▶ Your assignment
From top to bottom, print the listing word for word and skip any pictures it contains.

▶ Exercise data
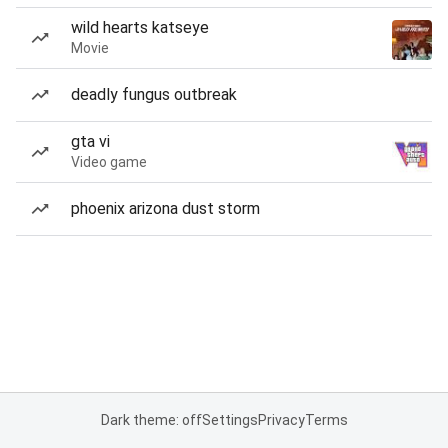
wild hearts katseye
Movie
deadly fungus outbreak
gta vi
Video game
phoenix arizona dust storm
Dark theme: off
Settings
Privacy
Terms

▶ Answer below
wild hearts katseye
Movie
deadly fungus outbreak
gta vi
Video game
phoenix arizona dust storm
Dark theme: off
Settings
Privacy
Terms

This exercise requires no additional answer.